- Exercise
Give again, word for word, every line below from the one that has "patenkinti didžiausių r" through the one that has "Maloniai laukiame Jūsų", both included, and no others.

- Available data
◆ ◆ ◆

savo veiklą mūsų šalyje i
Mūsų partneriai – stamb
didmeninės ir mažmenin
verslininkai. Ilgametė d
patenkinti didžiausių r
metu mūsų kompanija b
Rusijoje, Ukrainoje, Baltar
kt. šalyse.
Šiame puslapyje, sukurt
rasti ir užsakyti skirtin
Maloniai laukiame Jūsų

◆ ◆ ◆

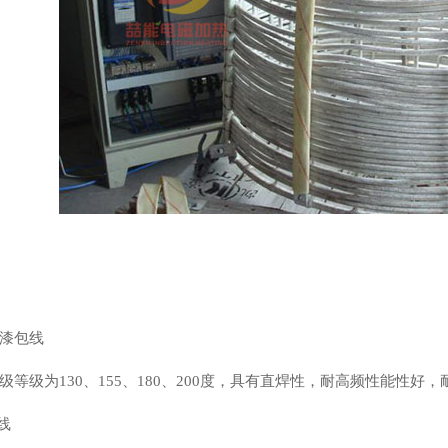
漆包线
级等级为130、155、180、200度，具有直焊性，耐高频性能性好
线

◆ ◆ ◆

- Solution
patenkinti didžiausių r
metu mūsų kompanija b
Rusijoje, Ukrainoje, Baltar
kt. šalyse.
Šiame puslapyje, sukurt
rasti ir užsakyti skirtin
Maloniai laukiame Jūsų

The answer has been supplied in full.